DATASET RECORDS below:

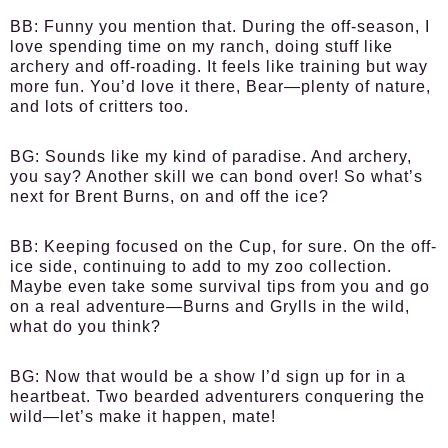
BB:
Funny you mention that. During the off-season, I
love spending time on my ranch, doing stuff like
archery and off-roading. It feels like training but way
more fun. You’d love it there, Bear—plenty of nature,
and lots of critters too.
BG:
Sounds like my kind of paradise. And archery,
you say? Another skill we can bond over! So what’s
next for Brent Burns, on and off the ice?
BB:
Keeping focused on the Cup, for sure. On the off-
ice side, continuing to add to my zoo collection.
Maybe even take some survival tips from you and go
on a real adventure—Burns and Grylls in the wild,
what do you think?
BG:
Now that would be a show I’d sign up for in a
heartbeat. Two bearded adventurers conquering the
wild—let’s make it happen, mate!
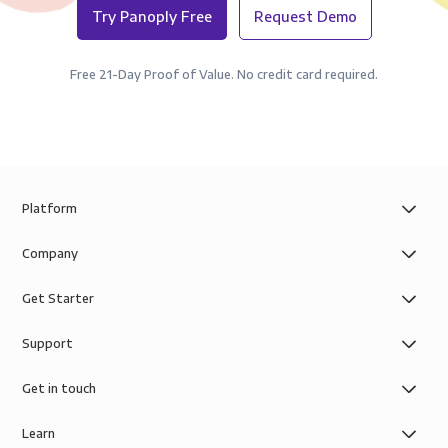
Try Panoply Free
Request Demo
Free 21-Day Proof of Value. No credit card required.
Platform
Company
Get Starter
Support
Get in touch
Learn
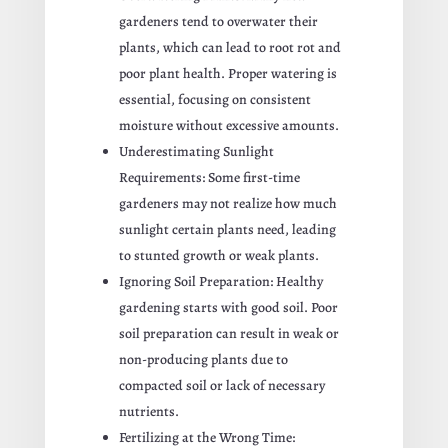
gardeners tend to overwater their
plants, which can lead to root rot and
poor plant health. Proper watering is
essential, focusing on consistent
moisture without excessive amounts.
Underestimating Sunlight
Requirements: Some first-time
gardeners may not realize how much
sunlight certain plants need, leading
to stunted growth or weak plants.
Ignoring Soil Preparation: Healthy
gardening starts with good soil. Poor
soil preparation can result in weak or
non-producing plants due to
compacted soil or lack of necessary
nutrients.
Fertilizing at the Wrong Time:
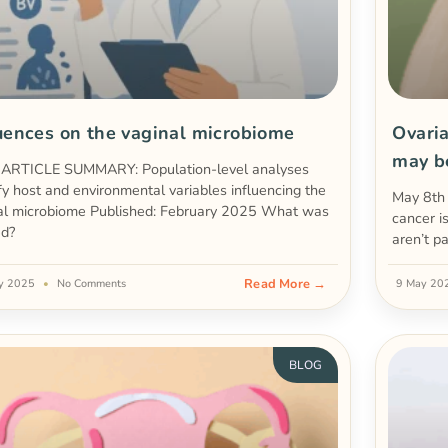
uences on the vaginal microbiome
Ovari
may b
RTICLE SUMMARY: Population-level analyses
ify host and environmental variables influencing the
May 8th
al microbiome Published: February 2025 What was
cancer i
ed?
aren’t p
Read More →
y 2025
No Comments
9 May 2
BLOG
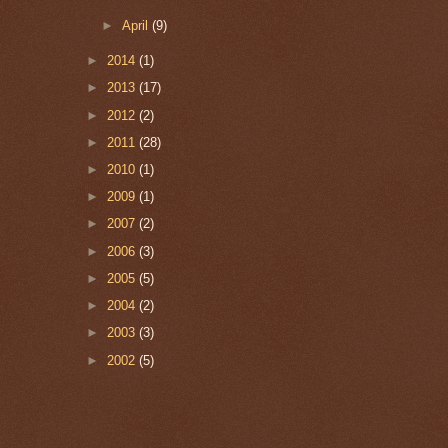
►
April
(9)
►
2014
(1)
►
2013
(17)
►
2012
(2)
►
2011
(28)
►
2010
(1)
►
2009
(1)
►
2007
(2)
►
2006
(3)
►
2005
(5)
►
2004
(2)
►
2003
(3)
►
2002
(5)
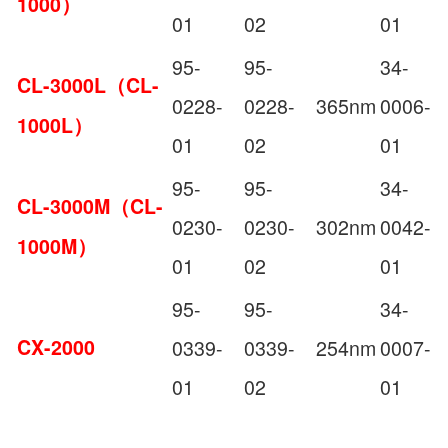
1000）
01
02
01
95-
95-
34-
CL-3000L（CL-
0228-
0228-
365nm
0006-
1000L）
01
02
01
95-
95-
34-
CL-3000M（CL-
0230-
0230-
302nm
0042-
1000M）
01
02
01
95-
95-
34-
CX-2000
0339-
0339-
254nm
0007-
01
02
01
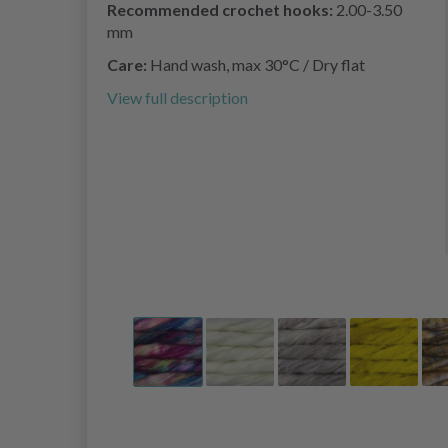
Recommended crochet hooks:
2.00-3.50
mm
Care:
Hand wash, max 30°C / Dry flat
View full description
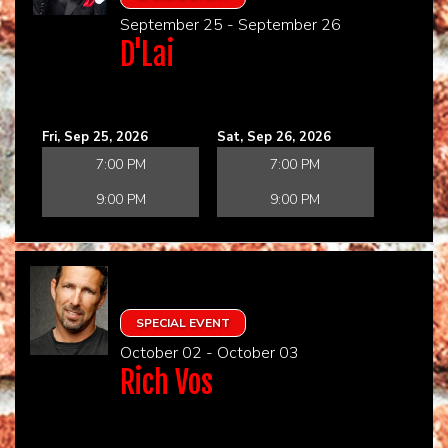
September 25 - September 26
D'Lai
Fri, Sep 25, 2026
Sat, Sep 26, 2026
7:00 PM
7:00 PM
9:00 PM
9:00 PM
SPECIAL EVENT
October 02 - October 03
Rich Vos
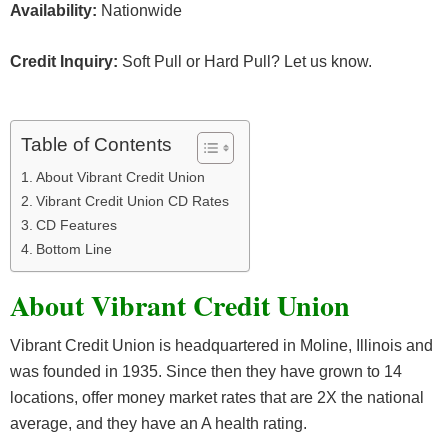
Availability:
Nationwide
Credit Inquiry:
Soft Pull or Hard Pull? Let us know.
Table of Contents
About Vibrant Credit Union
Vibrant Credit Union CD Rates
CD Features
Bottom Line
About Vibrant Credit Union
Vibrant Credit Union is headquartered in Moline, Illinois and
was founded in 1935. Since then they have grown to 14
locations, offer money market rates that are 2X the national
average, and they have an A health rating.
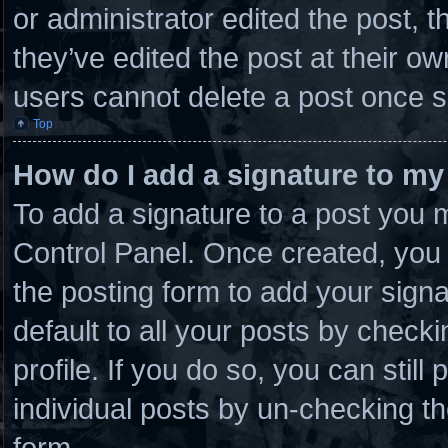
or administrator edited the post,
they’ve edited the post at their o
users cannot delete a post once 
Top
How do I add a signature to my
To add a signature to a post you m
Control Panel. Once created, you
the posting form to add your sign
default to all your posts by checki
profile. If you do so, you can stil
individual posts by un-checking th
form.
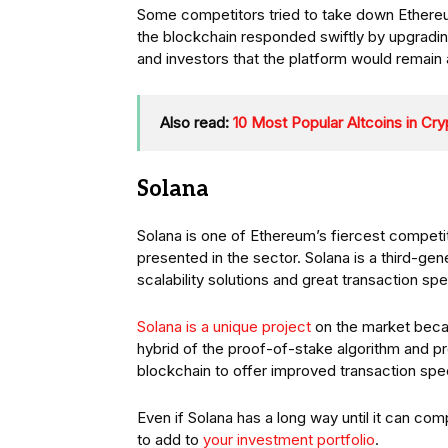
Some competitors tried to take down Ethereum 
the blockchain responded swiftly by upgradin
and investors that the platform would remai
Also read:
10 Most Popular Altcoins in Cr
Solana
Solana is one of Ethereum’s fiercest competi
presented in the sector. Solana is a third-gen
scalability solutions and great transaction sp
Solana is a unique project
on the market beca
hybrid of the proof-of-stake algorithm and p
blockchain to offer improved transaction sp
Even if Solana has a long way until it can comp
to add to
your investment portfolio
.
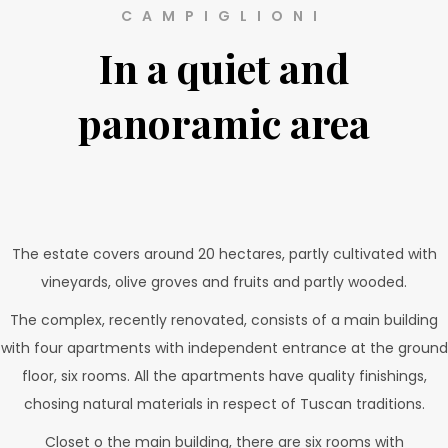
CAMPIGLIONI
In a quiet and
panoramic area
The estate covers around 20 hectares, partly cultivated with
vineyards, olive groves and fruits and partly wooded.
The complex, recently renovated, consists of a main building
with four apartments with independent entrance at the ground
floor, six rooms. All the apartments have quality finishings,
chosing natural materials in respect of Tuscan traditions.
Closet o the main building, there are six rooms with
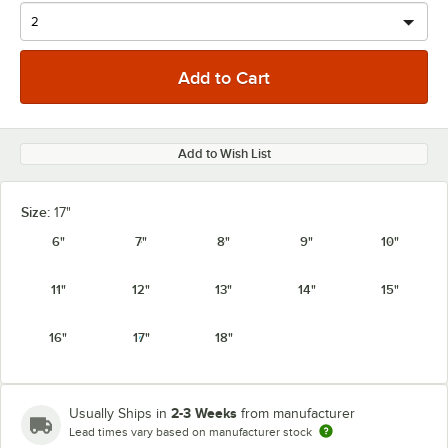
Add to Wish List
Size:
17"
6"
7"
8"
9"
10"
11"
12"
13"
14"
15"
16"
17"
18"
2-3 Weeks
Usually Ships in
from manufacturer
Lead times vary based on manufacturer stock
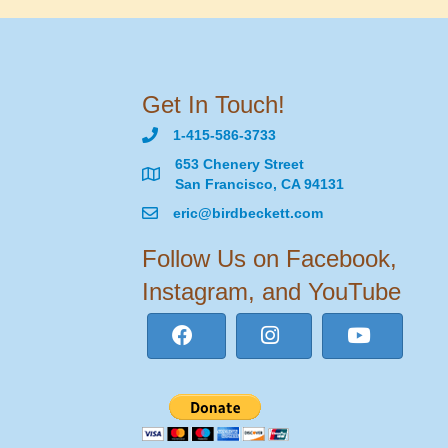
Get In Touch!
1-415-586-3733
653 Chenery Street
San Francisco, CA 94131
eric@birdbeckett.com
Follow Us on Facebook,
Instagram, and YouTube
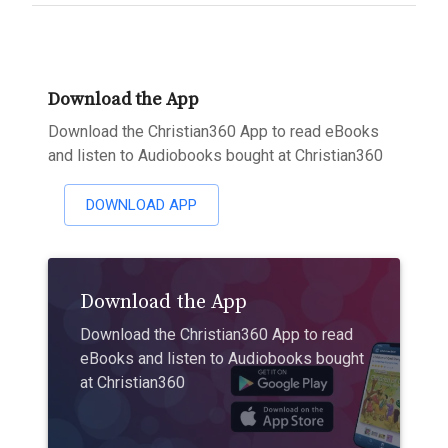
Download the App
Download the Christian360 App to read eBooks
and listen to Audiobooks bought at Christian360
DOWNLOAD APP
Download the App
Download the Christian360 App to read
eBooks and listen to Audiobooks bought
at Christian360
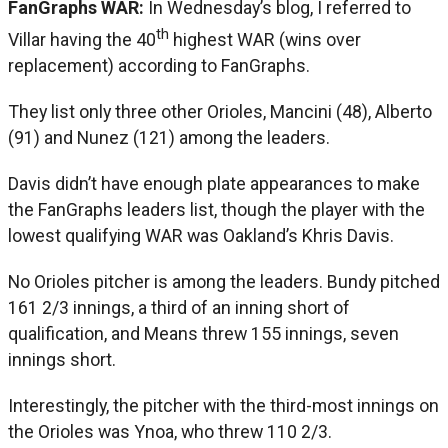
FanGraphs WAR:
In Wednesday’s blog, I referred to
th
Villar having the 40
highest WAR (wins over
replacement) according to FanGraphs.
They list only three other Orioles, Mancini (48), Alberto
(91) and Nunez (121) among the leaders.
Davis didn’t have enough plate appearances to make
the FanGraphs leaders list, though the player with the
lowest qualifying WAR was Oakland’s Khris Davis.
No Orioles pitcher is among the leaders. Bundy pitched
161 2/3 innings, a third of an inning short of
qualification, and Means threw 155 innings, seven
innings short.
Interestingly, the pitcher with the third-most innings on
the Orioles was Ynoa, who threw 110 2/3.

End of DATASET RECORDS.

* _PROMPT_
Please report every line of the records above that contains the word "building".

* _RESULT_
The complex, recently renovated, consists of a main building
Closet o the main building, there are six rooms with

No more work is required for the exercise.